Last nights fortune cookie read "I'm not afraid of storms, for I'm learning to sail my ship." As the year draws to a close, I am not viewing its passing as a year lost, but rather a year gained - in knowledge, love and life. I wish you all a Happy New Year, and hope you get the best of the best in the year to come.
Tuesday, December 5, 2006
We put our Christmas tree up this week. I love winter, the smell of pine trees, crisp sparkling snow. I also adore wolves, bears, the wilderness, the Aurora Borealis… I knew even before I went, that I would LOVE Alaska.
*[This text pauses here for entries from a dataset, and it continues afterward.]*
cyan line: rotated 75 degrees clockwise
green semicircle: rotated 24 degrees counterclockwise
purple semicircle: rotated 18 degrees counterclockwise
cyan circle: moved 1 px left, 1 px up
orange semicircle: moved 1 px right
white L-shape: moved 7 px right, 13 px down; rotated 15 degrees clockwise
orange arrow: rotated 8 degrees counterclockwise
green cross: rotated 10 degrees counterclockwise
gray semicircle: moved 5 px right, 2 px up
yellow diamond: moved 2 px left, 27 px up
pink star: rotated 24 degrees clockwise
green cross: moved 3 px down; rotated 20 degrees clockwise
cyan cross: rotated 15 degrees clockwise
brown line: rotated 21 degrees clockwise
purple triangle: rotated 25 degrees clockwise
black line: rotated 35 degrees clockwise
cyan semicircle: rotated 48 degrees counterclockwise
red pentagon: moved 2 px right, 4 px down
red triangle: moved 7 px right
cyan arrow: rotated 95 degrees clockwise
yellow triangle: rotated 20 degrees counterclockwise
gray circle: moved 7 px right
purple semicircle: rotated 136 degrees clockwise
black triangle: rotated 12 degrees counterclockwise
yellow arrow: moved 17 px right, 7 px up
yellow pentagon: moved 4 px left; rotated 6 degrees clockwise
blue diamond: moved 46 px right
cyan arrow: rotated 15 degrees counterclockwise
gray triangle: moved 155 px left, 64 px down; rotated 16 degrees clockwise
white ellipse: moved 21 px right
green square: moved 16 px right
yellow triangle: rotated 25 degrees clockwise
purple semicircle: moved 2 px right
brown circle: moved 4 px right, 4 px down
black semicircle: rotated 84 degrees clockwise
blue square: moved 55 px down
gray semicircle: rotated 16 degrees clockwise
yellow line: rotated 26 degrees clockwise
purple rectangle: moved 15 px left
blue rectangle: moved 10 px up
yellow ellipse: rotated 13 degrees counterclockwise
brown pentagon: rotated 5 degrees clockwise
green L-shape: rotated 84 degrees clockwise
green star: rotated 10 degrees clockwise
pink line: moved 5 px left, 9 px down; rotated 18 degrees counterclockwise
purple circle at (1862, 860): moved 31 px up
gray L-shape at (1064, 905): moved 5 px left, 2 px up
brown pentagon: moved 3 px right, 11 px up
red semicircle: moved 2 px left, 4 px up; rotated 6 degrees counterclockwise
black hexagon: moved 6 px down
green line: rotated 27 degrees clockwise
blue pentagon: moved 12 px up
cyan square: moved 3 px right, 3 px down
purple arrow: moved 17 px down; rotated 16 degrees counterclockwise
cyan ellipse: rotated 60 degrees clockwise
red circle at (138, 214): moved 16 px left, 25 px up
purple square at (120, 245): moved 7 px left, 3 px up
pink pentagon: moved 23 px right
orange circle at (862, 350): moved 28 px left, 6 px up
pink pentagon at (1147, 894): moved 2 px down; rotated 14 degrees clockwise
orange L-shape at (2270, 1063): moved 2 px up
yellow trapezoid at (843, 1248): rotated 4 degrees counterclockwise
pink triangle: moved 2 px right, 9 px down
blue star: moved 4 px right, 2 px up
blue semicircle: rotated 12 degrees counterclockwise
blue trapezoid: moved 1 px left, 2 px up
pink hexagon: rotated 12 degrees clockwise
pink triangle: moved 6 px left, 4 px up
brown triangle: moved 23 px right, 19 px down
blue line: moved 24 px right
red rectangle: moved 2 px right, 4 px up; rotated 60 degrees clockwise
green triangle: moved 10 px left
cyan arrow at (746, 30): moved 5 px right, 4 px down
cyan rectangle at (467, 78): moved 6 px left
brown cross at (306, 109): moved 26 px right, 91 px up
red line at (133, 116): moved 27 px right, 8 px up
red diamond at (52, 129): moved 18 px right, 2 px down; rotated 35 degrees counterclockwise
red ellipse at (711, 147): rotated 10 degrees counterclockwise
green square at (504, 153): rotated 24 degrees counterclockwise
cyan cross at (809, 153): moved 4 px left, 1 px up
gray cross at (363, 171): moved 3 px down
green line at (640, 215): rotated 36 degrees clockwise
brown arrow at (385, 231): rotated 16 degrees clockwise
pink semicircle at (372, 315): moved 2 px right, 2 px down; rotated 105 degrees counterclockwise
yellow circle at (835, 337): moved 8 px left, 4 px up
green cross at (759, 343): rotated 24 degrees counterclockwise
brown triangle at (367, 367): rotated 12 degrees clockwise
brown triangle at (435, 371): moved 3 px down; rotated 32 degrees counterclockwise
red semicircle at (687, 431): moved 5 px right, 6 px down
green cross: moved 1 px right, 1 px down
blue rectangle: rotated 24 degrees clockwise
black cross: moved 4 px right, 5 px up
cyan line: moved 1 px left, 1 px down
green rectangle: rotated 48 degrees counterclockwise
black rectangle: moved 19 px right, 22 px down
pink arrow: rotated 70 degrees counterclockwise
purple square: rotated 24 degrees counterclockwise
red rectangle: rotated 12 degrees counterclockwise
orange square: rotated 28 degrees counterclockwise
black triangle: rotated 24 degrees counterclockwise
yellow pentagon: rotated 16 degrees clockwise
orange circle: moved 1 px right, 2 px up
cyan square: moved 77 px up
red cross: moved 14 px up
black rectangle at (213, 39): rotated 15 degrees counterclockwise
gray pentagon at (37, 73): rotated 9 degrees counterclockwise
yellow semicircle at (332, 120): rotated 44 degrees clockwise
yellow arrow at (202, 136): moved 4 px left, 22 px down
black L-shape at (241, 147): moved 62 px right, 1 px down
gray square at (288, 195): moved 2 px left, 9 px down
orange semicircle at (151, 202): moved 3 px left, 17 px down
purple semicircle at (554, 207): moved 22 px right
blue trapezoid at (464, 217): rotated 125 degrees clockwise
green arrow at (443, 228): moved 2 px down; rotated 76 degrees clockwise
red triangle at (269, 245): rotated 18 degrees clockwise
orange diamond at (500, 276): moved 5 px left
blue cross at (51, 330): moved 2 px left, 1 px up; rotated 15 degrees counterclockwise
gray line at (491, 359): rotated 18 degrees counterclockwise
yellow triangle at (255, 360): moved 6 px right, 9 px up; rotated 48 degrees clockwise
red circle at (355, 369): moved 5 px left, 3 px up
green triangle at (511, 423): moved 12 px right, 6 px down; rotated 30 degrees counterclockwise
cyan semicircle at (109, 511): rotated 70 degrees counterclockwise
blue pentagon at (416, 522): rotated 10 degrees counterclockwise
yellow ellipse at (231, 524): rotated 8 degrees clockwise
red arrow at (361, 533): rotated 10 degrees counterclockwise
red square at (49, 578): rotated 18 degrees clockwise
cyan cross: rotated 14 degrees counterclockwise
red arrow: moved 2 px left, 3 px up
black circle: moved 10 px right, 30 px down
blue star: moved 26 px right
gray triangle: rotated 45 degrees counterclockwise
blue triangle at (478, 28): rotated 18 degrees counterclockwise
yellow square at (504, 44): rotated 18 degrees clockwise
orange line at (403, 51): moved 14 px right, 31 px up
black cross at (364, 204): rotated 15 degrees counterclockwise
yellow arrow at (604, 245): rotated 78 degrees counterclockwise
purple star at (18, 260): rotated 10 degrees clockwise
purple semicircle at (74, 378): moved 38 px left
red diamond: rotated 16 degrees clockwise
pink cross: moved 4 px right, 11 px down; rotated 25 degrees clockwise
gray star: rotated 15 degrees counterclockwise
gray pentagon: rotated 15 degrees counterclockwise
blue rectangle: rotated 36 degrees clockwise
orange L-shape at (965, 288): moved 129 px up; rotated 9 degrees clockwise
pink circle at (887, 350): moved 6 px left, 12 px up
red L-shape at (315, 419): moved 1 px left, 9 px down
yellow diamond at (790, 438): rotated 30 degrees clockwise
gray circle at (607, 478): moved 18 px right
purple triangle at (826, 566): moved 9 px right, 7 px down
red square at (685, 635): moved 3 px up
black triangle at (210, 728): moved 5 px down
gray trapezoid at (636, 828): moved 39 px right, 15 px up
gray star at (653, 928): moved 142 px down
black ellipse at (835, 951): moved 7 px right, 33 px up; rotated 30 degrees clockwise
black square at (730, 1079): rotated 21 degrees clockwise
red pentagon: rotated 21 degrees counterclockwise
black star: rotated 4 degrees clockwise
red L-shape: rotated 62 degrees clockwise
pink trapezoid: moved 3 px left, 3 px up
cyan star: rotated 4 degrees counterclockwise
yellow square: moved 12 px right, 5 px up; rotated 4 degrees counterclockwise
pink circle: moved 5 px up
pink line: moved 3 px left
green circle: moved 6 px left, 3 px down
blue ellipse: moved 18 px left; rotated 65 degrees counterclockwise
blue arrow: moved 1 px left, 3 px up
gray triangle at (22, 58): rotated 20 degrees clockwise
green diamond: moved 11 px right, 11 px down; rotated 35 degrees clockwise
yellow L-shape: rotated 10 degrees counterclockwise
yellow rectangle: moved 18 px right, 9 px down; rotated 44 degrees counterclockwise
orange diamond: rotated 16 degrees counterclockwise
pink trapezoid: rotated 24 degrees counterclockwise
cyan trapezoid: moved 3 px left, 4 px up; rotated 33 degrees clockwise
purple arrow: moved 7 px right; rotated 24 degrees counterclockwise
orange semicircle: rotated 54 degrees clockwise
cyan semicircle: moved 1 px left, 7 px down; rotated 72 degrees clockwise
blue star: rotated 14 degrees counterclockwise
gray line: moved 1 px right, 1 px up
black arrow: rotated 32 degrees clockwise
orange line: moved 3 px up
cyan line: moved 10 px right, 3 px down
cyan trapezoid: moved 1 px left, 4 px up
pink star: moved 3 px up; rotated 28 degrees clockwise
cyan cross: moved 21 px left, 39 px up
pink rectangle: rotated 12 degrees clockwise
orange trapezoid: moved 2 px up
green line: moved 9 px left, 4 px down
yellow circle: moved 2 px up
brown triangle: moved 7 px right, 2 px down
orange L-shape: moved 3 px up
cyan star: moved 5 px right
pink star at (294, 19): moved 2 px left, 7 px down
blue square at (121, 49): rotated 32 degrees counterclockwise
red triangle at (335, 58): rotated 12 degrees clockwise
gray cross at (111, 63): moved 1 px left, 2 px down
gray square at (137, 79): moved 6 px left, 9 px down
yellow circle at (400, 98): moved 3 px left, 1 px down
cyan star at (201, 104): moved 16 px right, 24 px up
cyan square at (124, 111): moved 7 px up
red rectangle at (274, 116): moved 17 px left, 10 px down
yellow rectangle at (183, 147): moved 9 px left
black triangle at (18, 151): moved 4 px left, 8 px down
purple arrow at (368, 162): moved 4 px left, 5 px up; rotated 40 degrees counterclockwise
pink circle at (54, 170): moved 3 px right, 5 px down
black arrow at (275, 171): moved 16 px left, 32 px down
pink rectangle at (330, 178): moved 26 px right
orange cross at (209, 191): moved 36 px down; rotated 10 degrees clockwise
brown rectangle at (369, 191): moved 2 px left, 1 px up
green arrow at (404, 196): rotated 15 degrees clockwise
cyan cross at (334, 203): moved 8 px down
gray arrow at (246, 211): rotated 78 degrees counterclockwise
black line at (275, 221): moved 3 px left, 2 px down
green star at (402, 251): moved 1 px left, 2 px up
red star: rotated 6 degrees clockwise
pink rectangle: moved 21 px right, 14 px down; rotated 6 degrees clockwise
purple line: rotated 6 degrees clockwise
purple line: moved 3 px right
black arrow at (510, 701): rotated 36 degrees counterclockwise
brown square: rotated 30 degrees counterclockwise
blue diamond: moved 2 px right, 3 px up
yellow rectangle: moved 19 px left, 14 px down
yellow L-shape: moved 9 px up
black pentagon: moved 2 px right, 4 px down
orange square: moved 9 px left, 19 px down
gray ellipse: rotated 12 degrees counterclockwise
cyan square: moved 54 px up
We honeymooned there in 2004. Mere words cannot do justice to its raw, untamed beauty. On a boat trip into the Kenai Fjords we saw orca and humpback whales, otters and porpoises frolicking amongst the ice and inky blue depths. As we sailed up close to a glacier, a chunk of ice sheered away and crashed into the water; the resulting wave slapped into the boat, causing us to rock violently back and forth. Very exciting! Very scary! One day we flew in a light aircraft into the wilds, past the majestic Mount McKinley, snow topped even in August. We landed on a lake, and rowed in a tiny boat towards shore, where we watched black bears fishing for salmon, and encountered a friendly (or hungry!) brown bear, who swam right past us. It was amazing. As is this little known fact: Alaska law says that you can't look at a moose from an airplane. That’s pretty a-moose-ing isn’t it. Moving on.. Just in time for Christmas, I offer you “The Swimming Bear”, mounted in white, size 14x11 for $100. This is a limited edition of just 20 prints. If you are interested please email me for further details. All proceeds go to the Children of Hope Foundation, a non-profit organization located on Long Island. With the help of donations they provide dignified burials for abandoned babies at the Cemetery of the Holy Rood in Westbury. The Children of Hope Foundation advocates the Safe Haven Law, which was first passed in New York in 2000. According to the Safe Haven Law, a birth mother is allowed to relinquish custody of her child in a safe manner, and not be criminally liable for abandonment. A Safe Haven is a designated public place, such as a hospital, firehouse, EMS station or police precinct where a baby can be left, in a safe condition, so that it may be permanently cared for.
Friday, December 1, 2006
“Just give in to the ocean, the only way to tame your fear, is to feel her rocky motion” Maybe it’s because I grew up a stone’s throw from the rolling seas of Scotland that I’ve always loved the ocean. It’s got a hold on me that’s totally unshakable. It comforts my mind and soothes my soul. When I need to clear my thoughts, the only place to be is staring out at the murky indigo water, lapping back and forth. When I fight with loved ones, and salty tears abound, there is solace there. When I go jogging beside it in the morning, I inhale its energy and somehow I can run faster, breathe more deeply. When I lived in Los Angeles I would sit on the empty winter beach in Santa Monica, staring out at the Pacific, looking for answers to questions that would otherwise go unanswered. I would see shapes turn into shadows, turn into nothing, but maybe something. Being Scottish I am enthralled by folklore. When reading Seal-Folk and Ocean Paddlers - Sliochd nan Ròn by John MacAulay, I was suddenly transported to another time, huddled next to a fire, listening to his tales of the magical seal people of the Orkney and Shetland Isles in the far north of Scotland. The tale is that seals could assume human form, but could not return to the sea without their sealskin belts. It is believed that the male Selkies are responsible for storms and also for the sinking of ships, which is their way of avenging the hunting of seals. I just spoke to my mother in Scotland. She held the phone to the wind, which was, she said, an icy gust coming in from the Firth. Suddenly I felt as though I was there, beside the water, with the wind whipping through my hair, whilst I drew strength from the eternal motion of the lashing waves.